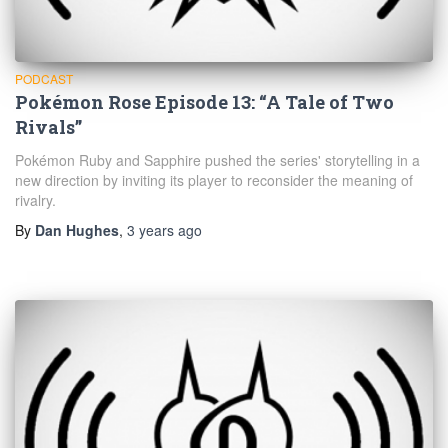
PODCAST
Pokémon Rose Episode 13: “A Tale of Two
Rivals”
Pokémon Ruby and Sapphire pushed the series' storytelling in a
new direction by inviting its player to reconsider the meaning of
rivalry.
By
Dan Hughes
,
3 years
ago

------------------------------------

- **Exercise objective**: The whole listing, pictures excluded, should be output exactly.

- **Answer for this exercise**:
PODCAST
Pokémon Rose Episode 13: “A Tale of Two
Rivals”
Pokémon Ruby and Sapphire pushed the series' storytelling in a
new direction by inviting its player to reconsider the meaning of
rivalry.
By
Dan Hughes
,
3 years
ago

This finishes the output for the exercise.